KAYSERİ ARKEOLOJİ MÜZESİ
Tarih öncesi ve sonrasında büyük ve önemli gelişmelere sahne olan Kayseri'de müzeciliğin geçmişi eskilere uzanmaktadır. Osman Hamdi Bey tarafından Vilayetlere gönderilen bir genelge ile taşınabilir eski eserlerden en önemlilerinin İstanbul'a gönderilmesi, diğerlerinin korumaya elverişli okullarda toplanmasının istenmesi üzerine, Kayseri çevresinden toplanan pek çok eser Kayseri Lisesinin bir odasına konarak koruma altına alınmıştır. 1928 yılında Milli Eğitim Bakanı Esat Bey Kayseri'ye yaptığı bir ziyaret sırasında bu eserleri görür ve Kayseri Valisi Fuat Bey'le bir müze kurulması konusunu görüşür.

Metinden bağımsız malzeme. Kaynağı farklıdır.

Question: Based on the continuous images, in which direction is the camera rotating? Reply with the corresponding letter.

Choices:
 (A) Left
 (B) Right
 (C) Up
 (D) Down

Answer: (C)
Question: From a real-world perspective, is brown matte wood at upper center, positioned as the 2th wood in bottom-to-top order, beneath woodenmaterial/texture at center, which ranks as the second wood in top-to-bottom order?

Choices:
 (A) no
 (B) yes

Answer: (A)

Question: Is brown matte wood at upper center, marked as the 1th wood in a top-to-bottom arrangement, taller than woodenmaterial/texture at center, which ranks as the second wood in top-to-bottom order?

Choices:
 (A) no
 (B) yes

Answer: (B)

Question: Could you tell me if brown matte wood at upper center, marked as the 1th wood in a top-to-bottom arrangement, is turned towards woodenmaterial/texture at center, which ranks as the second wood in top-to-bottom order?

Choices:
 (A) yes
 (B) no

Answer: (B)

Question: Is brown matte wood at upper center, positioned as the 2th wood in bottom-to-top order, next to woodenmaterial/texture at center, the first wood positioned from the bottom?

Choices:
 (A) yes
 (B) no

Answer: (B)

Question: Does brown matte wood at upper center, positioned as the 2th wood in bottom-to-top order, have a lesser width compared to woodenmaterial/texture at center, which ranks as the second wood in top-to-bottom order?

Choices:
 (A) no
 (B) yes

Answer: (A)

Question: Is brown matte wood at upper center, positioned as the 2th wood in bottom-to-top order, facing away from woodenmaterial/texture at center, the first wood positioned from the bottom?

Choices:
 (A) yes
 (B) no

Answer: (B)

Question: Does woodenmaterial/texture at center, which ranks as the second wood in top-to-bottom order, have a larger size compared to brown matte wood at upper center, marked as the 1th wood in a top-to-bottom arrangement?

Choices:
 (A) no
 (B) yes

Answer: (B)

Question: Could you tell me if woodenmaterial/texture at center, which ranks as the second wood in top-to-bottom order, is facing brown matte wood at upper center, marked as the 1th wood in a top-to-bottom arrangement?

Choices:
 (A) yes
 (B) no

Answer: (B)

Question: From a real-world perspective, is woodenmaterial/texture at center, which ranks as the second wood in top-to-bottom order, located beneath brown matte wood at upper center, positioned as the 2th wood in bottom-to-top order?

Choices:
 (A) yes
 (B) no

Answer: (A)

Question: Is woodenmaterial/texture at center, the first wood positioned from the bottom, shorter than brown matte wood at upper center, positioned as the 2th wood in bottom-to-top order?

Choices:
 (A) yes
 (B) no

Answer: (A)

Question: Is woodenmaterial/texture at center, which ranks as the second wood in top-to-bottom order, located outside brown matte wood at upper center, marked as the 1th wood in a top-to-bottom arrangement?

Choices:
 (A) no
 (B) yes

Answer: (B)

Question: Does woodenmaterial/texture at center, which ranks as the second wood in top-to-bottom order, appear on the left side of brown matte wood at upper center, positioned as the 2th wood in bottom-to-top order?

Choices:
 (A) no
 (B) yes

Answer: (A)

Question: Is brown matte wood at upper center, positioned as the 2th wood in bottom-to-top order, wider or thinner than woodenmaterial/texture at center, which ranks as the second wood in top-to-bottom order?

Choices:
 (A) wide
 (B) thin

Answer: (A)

Vali Fuat Bey'in çalışmalarıyla, Hunat Hatun Medresesinin onarımı yapıldıktan sonra İl Daimi Encümeninin kararıyla 1 Mart 1930 tarihinde resmen müze olarak kullanılmaya başlanır ve müdürlüğüne de Nuh Mehmet (Turancı) atanır. 1937 yılına kadar 'Depo Müze' olarak faaliyette bulunan medrese, eserlerin kronolojik ve bilimsel tasnifinin yapılmasından sonra 1938 yılında 5 kuruş giriş ücreti karşılığında halkın ziyaretine açılır.

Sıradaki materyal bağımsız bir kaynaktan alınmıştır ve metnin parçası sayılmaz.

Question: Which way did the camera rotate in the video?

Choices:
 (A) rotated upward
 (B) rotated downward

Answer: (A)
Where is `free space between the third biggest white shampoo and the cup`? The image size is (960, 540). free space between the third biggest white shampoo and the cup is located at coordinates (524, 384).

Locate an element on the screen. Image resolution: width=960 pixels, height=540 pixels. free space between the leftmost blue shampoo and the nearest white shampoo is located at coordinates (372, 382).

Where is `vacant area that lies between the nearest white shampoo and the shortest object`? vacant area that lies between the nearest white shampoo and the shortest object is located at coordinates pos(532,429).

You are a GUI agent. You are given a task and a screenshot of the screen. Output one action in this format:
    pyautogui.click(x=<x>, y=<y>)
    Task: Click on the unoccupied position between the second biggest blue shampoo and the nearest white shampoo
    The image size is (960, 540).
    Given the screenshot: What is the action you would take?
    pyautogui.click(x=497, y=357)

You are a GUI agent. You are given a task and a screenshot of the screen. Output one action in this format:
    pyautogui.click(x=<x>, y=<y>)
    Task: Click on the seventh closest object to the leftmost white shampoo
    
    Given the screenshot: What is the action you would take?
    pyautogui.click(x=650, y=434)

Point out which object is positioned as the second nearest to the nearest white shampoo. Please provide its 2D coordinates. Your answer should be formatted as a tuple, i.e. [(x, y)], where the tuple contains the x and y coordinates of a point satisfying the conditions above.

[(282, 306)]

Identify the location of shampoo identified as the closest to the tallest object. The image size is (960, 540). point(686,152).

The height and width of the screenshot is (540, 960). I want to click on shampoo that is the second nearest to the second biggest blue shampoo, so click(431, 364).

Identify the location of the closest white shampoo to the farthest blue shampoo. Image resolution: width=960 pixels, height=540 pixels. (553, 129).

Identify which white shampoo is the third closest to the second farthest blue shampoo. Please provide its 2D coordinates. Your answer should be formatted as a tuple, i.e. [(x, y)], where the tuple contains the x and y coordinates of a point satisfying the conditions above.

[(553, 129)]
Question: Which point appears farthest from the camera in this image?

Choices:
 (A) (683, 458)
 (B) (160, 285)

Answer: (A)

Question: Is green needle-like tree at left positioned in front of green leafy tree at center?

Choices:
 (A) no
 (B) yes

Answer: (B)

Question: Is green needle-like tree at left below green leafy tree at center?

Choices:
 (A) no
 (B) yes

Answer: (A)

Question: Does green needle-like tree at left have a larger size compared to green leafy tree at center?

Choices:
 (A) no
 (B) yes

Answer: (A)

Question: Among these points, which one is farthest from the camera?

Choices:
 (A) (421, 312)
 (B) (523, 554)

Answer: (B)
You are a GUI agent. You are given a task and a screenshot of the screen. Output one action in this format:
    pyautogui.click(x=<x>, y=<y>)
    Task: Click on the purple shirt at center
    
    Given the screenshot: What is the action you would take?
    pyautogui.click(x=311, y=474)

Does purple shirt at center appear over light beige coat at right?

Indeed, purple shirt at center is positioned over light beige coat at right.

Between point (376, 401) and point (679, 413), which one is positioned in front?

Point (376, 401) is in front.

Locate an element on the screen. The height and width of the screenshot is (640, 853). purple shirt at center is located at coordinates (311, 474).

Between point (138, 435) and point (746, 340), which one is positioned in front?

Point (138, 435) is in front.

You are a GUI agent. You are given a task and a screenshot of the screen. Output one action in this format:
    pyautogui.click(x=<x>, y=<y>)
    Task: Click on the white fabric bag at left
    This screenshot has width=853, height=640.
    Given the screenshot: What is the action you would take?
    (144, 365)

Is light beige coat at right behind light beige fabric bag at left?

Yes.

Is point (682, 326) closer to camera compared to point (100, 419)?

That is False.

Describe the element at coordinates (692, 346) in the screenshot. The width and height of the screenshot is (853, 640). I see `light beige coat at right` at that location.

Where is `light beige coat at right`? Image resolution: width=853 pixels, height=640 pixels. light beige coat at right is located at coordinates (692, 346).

1948 yılında Prof. Dr. Tahsin Özgüç tarafından, Kayseri’nin 22 km. kuzeydoğusunda bulunan Kültepe(Kaniş)-Karum da sistemli kazıların başlatılması ile açığa çıkartılan eserlerle, çevreden satın alınan ve bağışlanan eserlerin gün geçtikçe çoğalması, müze teşhir ve depolarında yer temininde güçlükler doğurunca, 1965 yılında Melikgazi İlçesi Gültepe Mahallesi, Kışla caddesinde yeni bir müze binası inşasına başlanır. Müze inşaatının tamamlanması, eski müzedeki eserlerin yeni müzeye nakledilerek tertip ve tanziminden sonra müze, 26 Haziran 1969 tarihinde ziyarete açılır.
Bugün hala faaliyette bulunan ve tamamı arkeolojik olan eserler iki salon ve bahçede teşhir edilmektedir. Teşhir ve tanzimde mümkün mertebe kronolojik sıra esas alınmıştır. Birinci salonun girişinde Eski Tunç Devrine ait (M.Ö.3000–2000) Polikrom ve Monokrom seramikler ile su Mermeri(Alabastron) idoller yer alır. Büyük salonda; Kültepe Örenyerinde 1948 yılından beri yapılan düzenli kazılarda açığa çıkartılan Asur Ticaret Kolonileri devrine ait (M.Ö.1950–1750) eserler tipolojik olarak sergilenmektedir. Bunlar arasında çivi yazılı tabletler, boyalı ve boyasız, pişmiş topraktan yapılmış, yuvarlak, yonca ve gaga ağızlı testiler, vazolar, meyvelikler, silindir ve damga mühürler, hayvan biçimli içki, kapları (ryton), madeni eşyalar ve kalıplar ile İmam kulu Hitit kaya kabartması mulâjı önemli bir yer tutar. Aynı salonun güney bölümünde; Kültepe, Kululu ve diğer merkezlerden getirilmiş Geç-Hitit devrine (M.Ö.1200–700) ait heykellere, kabartmalara ve hiyeroğrif stellere yer verilmiştir. İkinci salona geçişi sağlayan koridorda Kültepe’ den çıkartılan Frig Devri(M.Ö 750–300) seramikleri görülür.
İkinci salonda; Kayseri çevresinden toplanmış, Helenistik (M.Ö. 330-M.S 30), Roma (M.S.30–395) ve Bizans (395–1071) dönemlerine ait eserler sergilenmektedir. Bunlar arasında kıymetli madenlerden yapılmış ziynet eşyalarını, cam şişe ve kolyeleri, mermer heykel ve heykel parçalarını, bronz figürinleri ile Herakles Lahdini sayabiliriz.
Bahçede ise; Helenistik, Roma ve Bizans Çağına ait, mermer heykeller, mezar stelleri, pişmiş toprak iri erzak küpleri ile Tümülüs Mezar örnekleri sergilenmektedir.